My fear for Africa and its future amidst COVID-19

Dr. Efem N. Ubi is a senior research fellow and head of the Division of International Economic Relations at Nigerian Institute of International Affairs (NIIA), Lagos, Nigeria. He is also an adjunct research fellow and visiting scholar, Institute of African Studies (IAS), Zhejiang Normal University, Jinhua, China.

The article reflects the author’s views .

Recent articles on the novel coronavirus (COVID-19) that first appeared at the close of 2019 have specifically focused on orienting and advising people on self-hygiene and on how to prevent against contracting the virus. However, little attention is given to the inherent economic, political and social problems arising from COVID-19 pandemic in Africa and its implication for the future of the continent. Right now, as the pandemic is spreading across the globe, fear looms in Africa.

The fear is two-fold: first, African economies are weak as shown by the deteriorating and worsening social conditions. While Africa accounts for around 17 percent of the world’s population, it only accounts for about three percent of global GDP. Meanwhile the total GDP growth of the continent is about 3.7 percent. The continent statistics not only demonstrate the failure of governments to steer development for the continent, but unfortunately, with the advent of COVID-19 pandemic, a looming global recession, and the drop in commodity price, the future of the continent further portends gloom if not well managed; second, many African leaders are not as competent as people have expected them to be when it comes to facilitating development in the country.

Five factors paint the African scenario now and in the future. First, with the advent of COVID-19 pandemic, the African situation is totally worst-off in many ways because like every other stuff, nearly everything needed to fight the COVID-19 War are imported and begged-for, from simple medical equipments like mask, protective kits etc; medications; to food. From all indication, not many African countries are “self-sustaining and reliant.” Most depend solely on importation of finished products from the advanced economies. The truth is that, “Dependent survival is in earnest a source of failure.”

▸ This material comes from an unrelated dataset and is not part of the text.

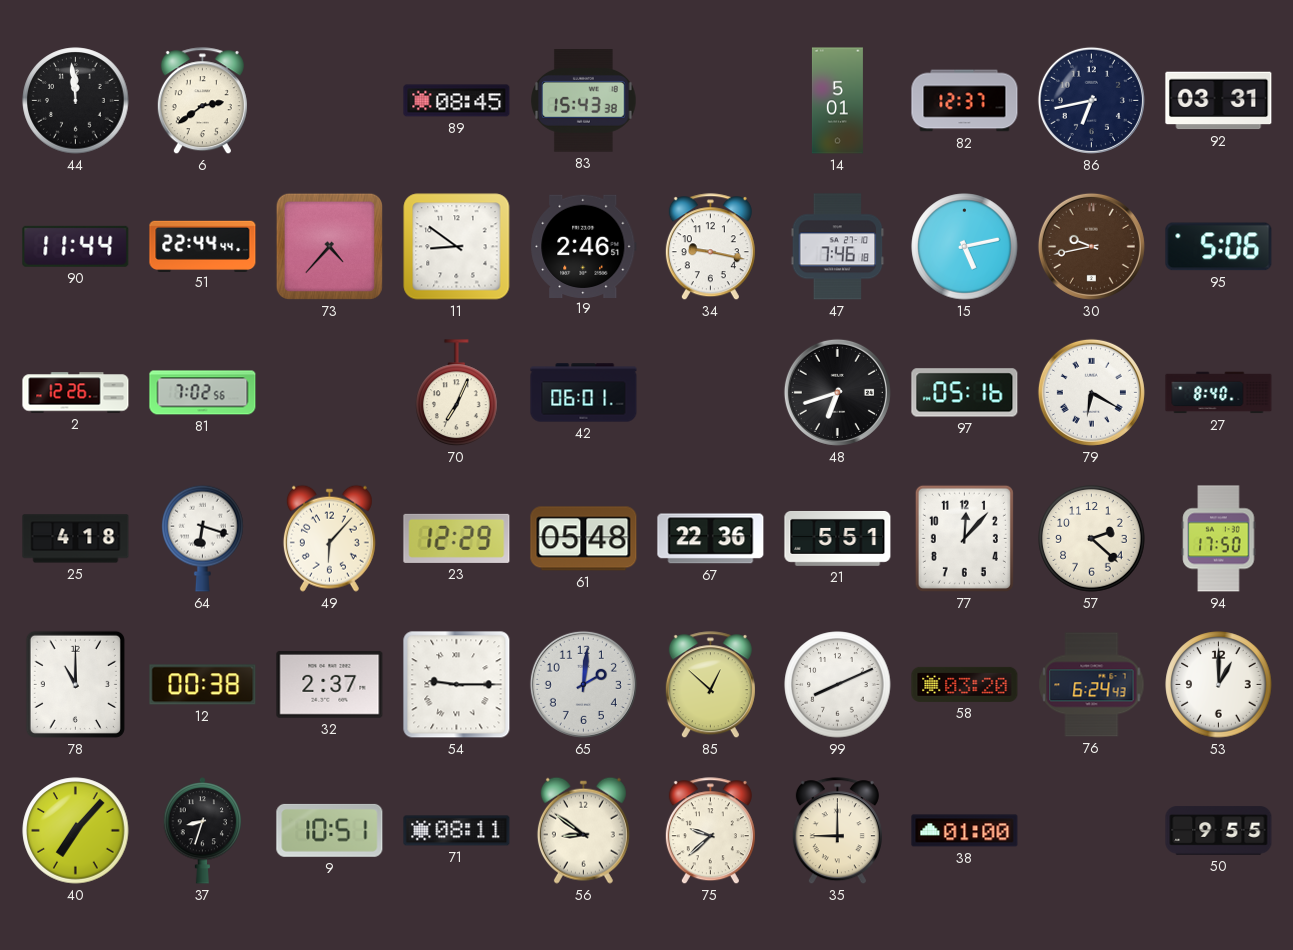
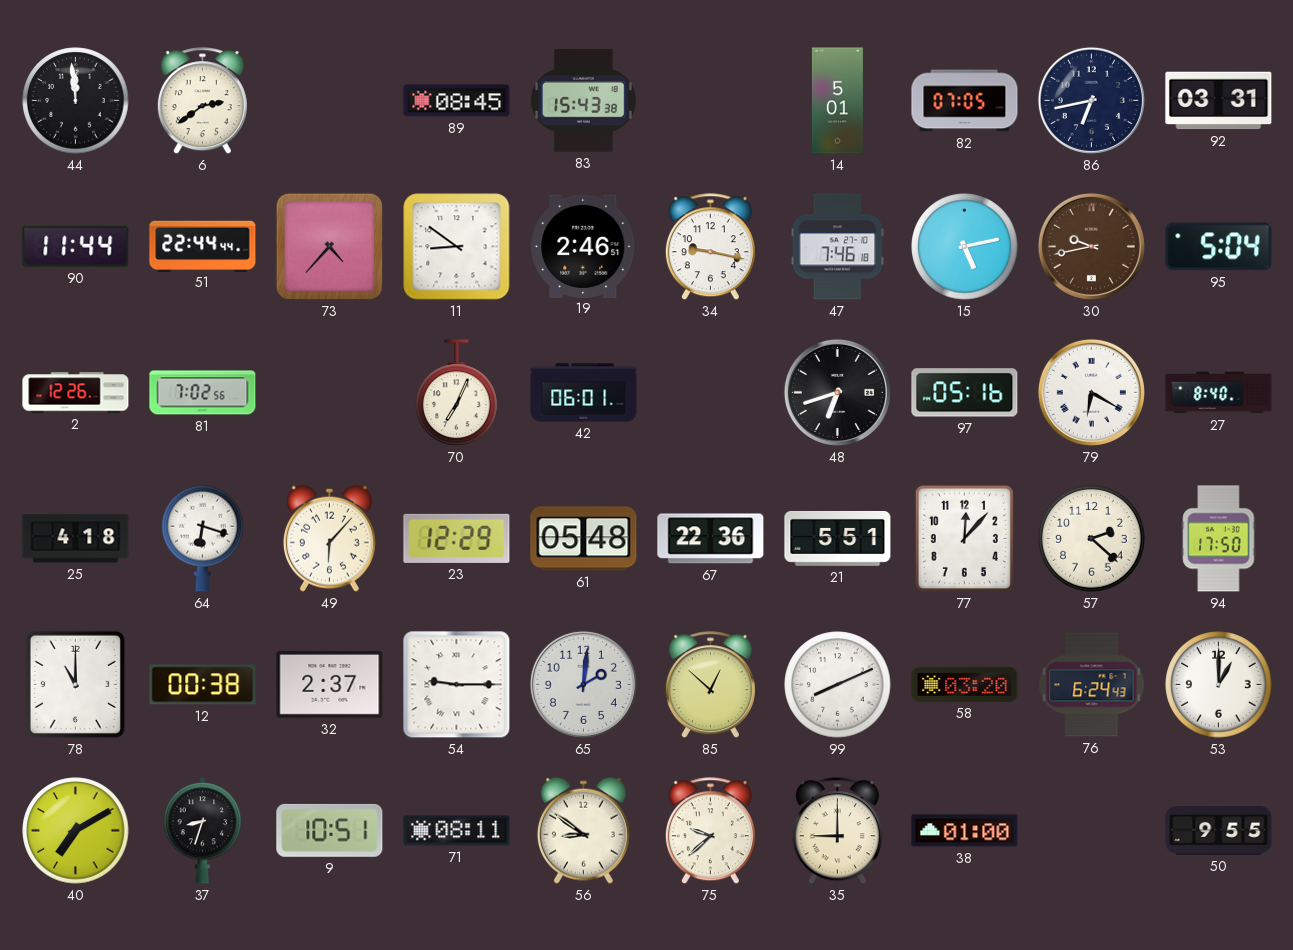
82: 12:37 -> 07:05
95: 5:06 -> 5:04
40: 7:07 -> 7:10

Secondly, many African countries economies are subject to the “commodity trap.” They rely solely on export of commodities for revenues. Thus, any external shocks affecting commodity price affects their domestic economy.

Thirdly, agriculture, a sector that employs more people is in a dismal state in Africa. Many African countries have not moved away from subsistent farming and do not encourage mechanized and cooperative farming. Food production is low, with no value chain.

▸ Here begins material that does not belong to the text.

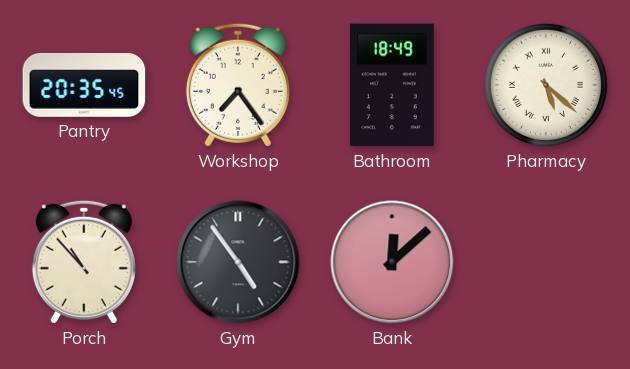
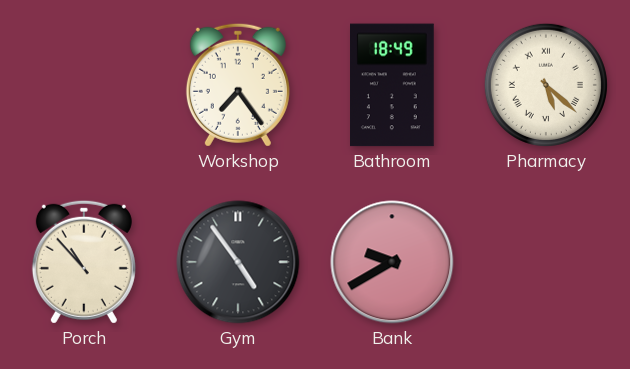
Pantry: 20:35 -> none
Bank: 12:08 -> 9:40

Fourth, unemployment in Africa is huge. Many graduates do not have jobs and cannot sustain themselves. Invariably, the lockdown in many countries will escalate poverty.

Fifth, it is a known fact that, the health sector in Africa is the worst of them all. While African leaders have refused to fix the health sector, they prefer to travel to advanced countries for their treatment. It is only COVID-19 pandemic that has engendered many African governments to put in place ad-hoc palliatives.

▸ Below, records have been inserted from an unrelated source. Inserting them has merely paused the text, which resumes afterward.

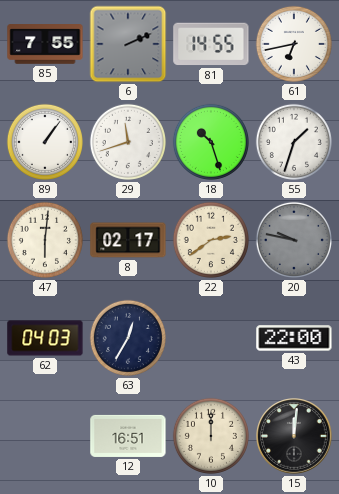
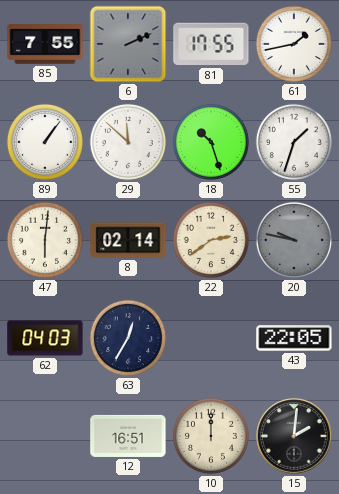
81: 14:55 -> 17:55
61: 6:43 -> 1:43
29: 11:42 -> 11:52
8: 02:17 -> 02:14
43: 22:00 -> 22:05
15: 12:01 -> 2:01
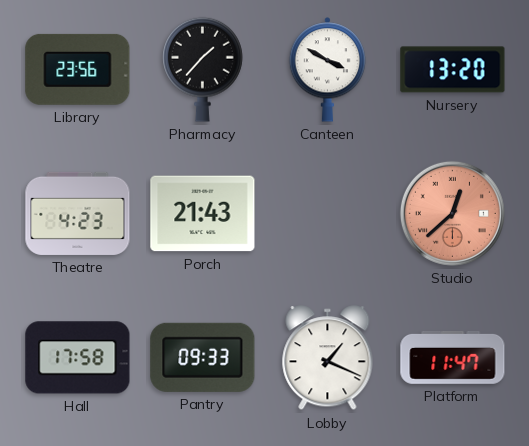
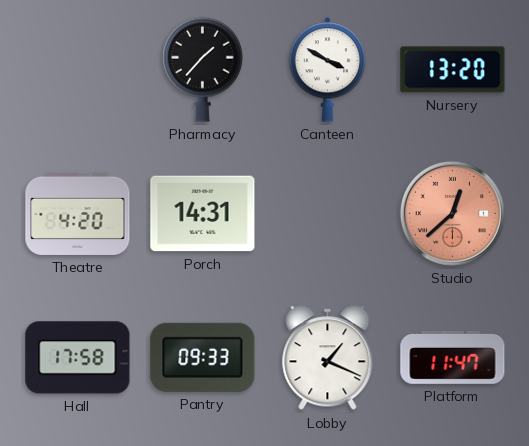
Library: 23:56 -> none
Theatre: 4:23 -> 4:20
Porch: 21:43 -> 14:31
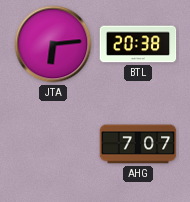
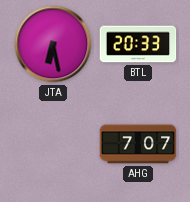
JTA: 6:14 -> 6:28
BTL: 20:38 -> 20:33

Indeed, COVID-19 has unearthed the true state of inherent problems of leadership and governance in many countries of Africa and has further shown how inept leaders in many countries of Africa are, and more so, open bare the porosity and paucity of Africa’s economy and development.

Thus, what guarantee a nation’s victory in war is multifaceted and includes four important factors: technology (industrialization), a robust economy with huge reserves, agriculture and food production, and a credible population. In other words, such a nation must be to a considerable extent self-reliant and self-sustaining; this however, does not negate interdependence.

Today, the People’s Republic of China (PRC) portends a lucid example for all nations, both developing and developed to emulate in their fight against the war on COVID-19. It is important to recapitulate here that China is the world’s second largest economy and contributes about 30 percent to the global economy. And since the “opening-up” policy in 1978, the Chinese economy has remained the production house of the world. In the “People’s War” against COVID-19, China proved that the above-mentioned indicators are indubitable guarantor to its victory. On March 19, 2020, the number of new domestically driven cases in China fell to zero, except imported new cases in from Europe, the United States and other parts of the world. On the contrary, COVID-19 cases in the U.S., Spain and Italy have surpassed that of China during its peak of the pandemic. Cases in U.S alone has exceeded 300, 000. Meanwhile, the global infectious rate is now over one million and still counting.

The question is, if it is proving very difficult for the developed countries of the West with robust economies to win the COVID-19 war, how easy is it for the developing countries of Africa with dilapidating domestic economy to win? Thus, while the fears of contracting the virus and the resulting death exist, the ultimate fear for many people in Africa is the possibility of their government being able to battle this pandemic on many fronts. This, therefore, highlights the importance of international cooperation and assistance to Africa that could help the continent better tackle the situation. But it also requires the governments in the continent to take quick action and keep in place strict social distancing rules to stem the spread of the disease.